(Data entries)

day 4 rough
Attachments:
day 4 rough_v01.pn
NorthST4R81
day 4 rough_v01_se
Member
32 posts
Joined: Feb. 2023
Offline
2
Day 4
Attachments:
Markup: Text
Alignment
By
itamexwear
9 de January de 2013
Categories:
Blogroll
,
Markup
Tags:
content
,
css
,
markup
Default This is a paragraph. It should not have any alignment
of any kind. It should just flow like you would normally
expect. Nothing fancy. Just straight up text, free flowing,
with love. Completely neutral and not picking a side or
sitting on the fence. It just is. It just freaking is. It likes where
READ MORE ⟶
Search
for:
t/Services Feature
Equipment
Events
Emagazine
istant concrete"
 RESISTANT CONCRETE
...
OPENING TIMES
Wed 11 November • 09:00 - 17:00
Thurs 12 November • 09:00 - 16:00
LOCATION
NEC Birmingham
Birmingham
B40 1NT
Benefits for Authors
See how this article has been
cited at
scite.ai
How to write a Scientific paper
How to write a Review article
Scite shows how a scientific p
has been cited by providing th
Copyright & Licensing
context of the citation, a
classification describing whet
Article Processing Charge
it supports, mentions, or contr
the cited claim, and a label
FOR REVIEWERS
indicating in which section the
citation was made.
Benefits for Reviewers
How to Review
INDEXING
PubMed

→ **Activity**: Above are the records; copy every line in them that holds the word "cited".

→ **Worked solution**:
cited at
has been cited by providing th
the cited claim, and a label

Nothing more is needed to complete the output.